» RECORDED INFORMATION:
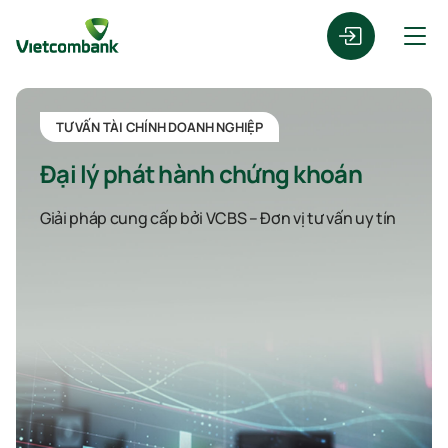
TƯ VẤN TÀI CHÍNH DOANH NGHIỆP
Đại lý phát hành chứng khoán
Giải pháp cung cấp bởi VCBS – Đơn vị tư vấn uy tín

» WORK TO COMPLETE: Dropping every picture, restate the material word for word.

» SOLUTION TO THE EXERCISE:
TƯ VẤN TÀI CHÍNH DOANH NGHIỆP
Đại lý phát hành chứng khoán
Giải pháp cung cấp bởi VCBS – Đơn vị tư vấn uy tín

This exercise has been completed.